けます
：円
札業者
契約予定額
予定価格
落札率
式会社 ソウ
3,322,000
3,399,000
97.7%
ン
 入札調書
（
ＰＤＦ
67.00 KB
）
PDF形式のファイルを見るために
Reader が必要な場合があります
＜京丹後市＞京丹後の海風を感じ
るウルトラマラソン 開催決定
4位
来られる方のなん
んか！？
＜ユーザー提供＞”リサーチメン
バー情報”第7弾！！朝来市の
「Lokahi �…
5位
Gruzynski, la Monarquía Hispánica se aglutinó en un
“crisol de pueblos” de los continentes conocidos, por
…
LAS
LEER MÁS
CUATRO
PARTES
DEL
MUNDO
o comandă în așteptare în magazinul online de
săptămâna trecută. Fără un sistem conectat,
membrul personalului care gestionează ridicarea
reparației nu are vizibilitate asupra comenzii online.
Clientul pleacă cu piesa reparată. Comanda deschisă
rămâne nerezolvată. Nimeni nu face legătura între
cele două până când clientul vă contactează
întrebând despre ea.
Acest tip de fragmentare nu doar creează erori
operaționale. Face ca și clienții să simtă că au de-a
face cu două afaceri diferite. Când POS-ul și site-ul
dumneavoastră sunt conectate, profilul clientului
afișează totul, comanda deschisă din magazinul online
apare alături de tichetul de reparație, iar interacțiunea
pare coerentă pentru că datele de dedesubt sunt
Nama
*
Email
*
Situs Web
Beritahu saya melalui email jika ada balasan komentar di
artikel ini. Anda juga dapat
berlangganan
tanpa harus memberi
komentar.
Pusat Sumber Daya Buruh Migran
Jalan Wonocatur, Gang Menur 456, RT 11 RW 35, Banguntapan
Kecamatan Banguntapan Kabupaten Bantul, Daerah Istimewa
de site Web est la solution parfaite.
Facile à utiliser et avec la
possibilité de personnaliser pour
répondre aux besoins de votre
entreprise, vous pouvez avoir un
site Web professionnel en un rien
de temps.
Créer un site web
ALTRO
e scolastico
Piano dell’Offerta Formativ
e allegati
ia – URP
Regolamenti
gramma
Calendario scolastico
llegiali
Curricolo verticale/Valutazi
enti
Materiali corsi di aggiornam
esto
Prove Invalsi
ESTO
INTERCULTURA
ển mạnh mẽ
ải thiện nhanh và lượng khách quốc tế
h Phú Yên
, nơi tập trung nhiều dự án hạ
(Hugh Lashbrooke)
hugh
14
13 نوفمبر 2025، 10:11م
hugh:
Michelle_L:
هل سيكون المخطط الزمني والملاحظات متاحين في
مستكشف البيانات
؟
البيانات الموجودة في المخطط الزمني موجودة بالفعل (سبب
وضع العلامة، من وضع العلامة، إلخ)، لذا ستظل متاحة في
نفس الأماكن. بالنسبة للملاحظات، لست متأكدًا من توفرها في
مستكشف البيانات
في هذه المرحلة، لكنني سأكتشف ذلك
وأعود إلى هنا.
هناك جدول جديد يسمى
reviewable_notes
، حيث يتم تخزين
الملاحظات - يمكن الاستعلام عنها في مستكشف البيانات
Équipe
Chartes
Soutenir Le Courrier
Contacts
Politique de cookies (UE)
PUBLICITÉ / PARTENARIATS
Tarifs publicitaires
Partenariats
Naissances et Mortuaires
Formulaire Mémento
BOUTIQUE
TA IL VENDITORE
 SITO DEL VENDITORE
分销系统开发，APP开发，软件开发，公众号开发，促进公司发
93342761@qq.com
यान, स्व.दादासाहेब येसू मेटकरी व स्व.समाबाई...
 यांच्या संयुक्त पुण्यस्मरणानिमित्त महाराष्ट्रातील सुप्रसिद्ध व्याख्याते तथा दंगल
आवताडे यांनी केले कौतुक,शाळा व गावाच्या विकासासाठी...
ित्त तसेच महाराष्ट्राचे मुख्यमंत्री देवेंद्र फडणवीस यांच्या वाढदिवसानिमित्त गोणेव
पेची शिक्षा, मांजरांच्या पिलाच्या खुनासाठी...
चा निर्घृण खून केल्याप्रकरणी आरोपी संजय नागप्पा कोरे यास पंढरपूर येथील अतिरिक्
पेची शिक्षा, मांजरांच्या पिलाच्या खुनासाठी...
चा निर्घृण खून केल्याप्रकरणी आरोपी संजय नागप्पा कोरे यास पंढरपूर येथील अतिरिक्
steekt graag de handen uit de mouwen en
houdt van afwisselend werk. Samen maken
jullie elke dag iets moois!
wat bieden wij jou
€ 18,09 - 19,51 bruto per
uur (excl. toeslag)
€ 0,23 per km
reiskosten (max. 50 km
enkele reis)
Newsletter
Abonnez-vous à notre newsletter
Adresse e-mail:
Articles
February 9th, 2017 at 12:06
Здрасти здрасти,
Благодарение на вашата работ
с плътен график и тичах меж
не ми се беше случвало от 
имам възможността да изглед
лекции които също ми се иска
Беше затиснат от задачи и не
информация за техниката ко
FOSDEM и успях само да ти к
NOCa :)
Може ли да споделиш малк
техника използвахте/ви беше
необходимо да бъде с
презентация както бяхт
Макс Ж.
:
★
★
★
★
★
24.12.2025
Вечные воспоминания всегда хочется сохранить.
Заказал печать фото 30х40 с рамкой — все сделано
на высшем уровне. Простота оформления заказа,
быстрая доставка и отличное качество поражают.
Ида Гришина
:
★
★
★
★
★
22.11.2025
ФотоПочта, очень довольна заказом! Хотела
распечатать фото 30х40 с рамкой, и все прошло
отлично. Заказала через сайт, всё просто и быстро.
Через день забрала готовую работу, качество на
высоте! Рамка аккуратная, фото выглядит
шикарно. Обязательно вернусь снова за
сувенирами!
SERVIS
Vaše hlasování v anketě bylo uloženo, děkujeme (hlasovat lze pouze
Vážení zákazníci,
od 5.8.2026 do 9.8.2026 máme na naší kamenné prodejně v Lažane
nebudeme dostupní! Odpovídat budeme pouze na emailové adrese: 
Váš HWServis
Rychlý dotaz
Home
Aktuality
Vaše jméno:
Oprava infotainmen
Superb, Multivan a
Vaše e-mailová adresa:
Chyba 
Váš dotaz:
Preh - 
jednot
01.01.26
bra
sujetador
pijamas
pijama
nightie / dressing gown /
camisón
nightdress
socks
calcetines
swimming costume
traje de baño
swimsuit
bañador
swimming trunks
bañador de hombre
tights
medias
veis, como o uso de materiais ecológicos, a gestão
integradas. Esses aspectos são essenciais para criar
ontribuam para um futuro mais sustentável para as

◆ ◆ ◆ ◆ ◆ ◆ ◆

• [WHAT IS REQUIRED]: Look back at the entries above and repeat, unchanged, every line from the line holding "Jalan Wonocatur, Gang" through the line holding "وضع العلامة، من".

• [WRITTEN ANSWER]:
Jalan Wonocatur, Gang Menur 456, RT 11 RW 35, Banguntapan
Kecamatan Banguntapan Kabupaten Bantul, Daerah Istimewa
de site Web est la solution parfaite.
Facile à utiliser et avec la
possibilité de personnaliser pour
répondre aux besoins de votre
entreprise, vous pouvez avoir un
site Web professionnel en un rien
de temps.
Créer un site web
ALTRO
e scolastico
Piano dell’Offerta Formativ
e allegati
ia – URP
Regolamenti
gramma
Calendario scolastico
llegiali
Curricolo verticale/Valutazi
enti
Materiali corsi di aggiornam
esto
Prove Invalsi
ESTO
INTERCULTURA
ển mạnh mẽ
ải thiện nhanh và lượng khách quốc tế
h Phú Yên
, nơi tập trung nhiều dự án hạ
(Hugh Lashbrooke)
hugh
14
13 نوفمبر 2025، 10:11م
hugh:
Michelle_L:
هل سيكون المخطط الزمني والملاحظات متاحين في
مستكشف البيانات
؟
البيانات الموجودة في المخطط الزمني موجودة بالفعل (سبب
وضع العلامة، من وضع العلامة، إلخ)، لذا ستظل متاحة في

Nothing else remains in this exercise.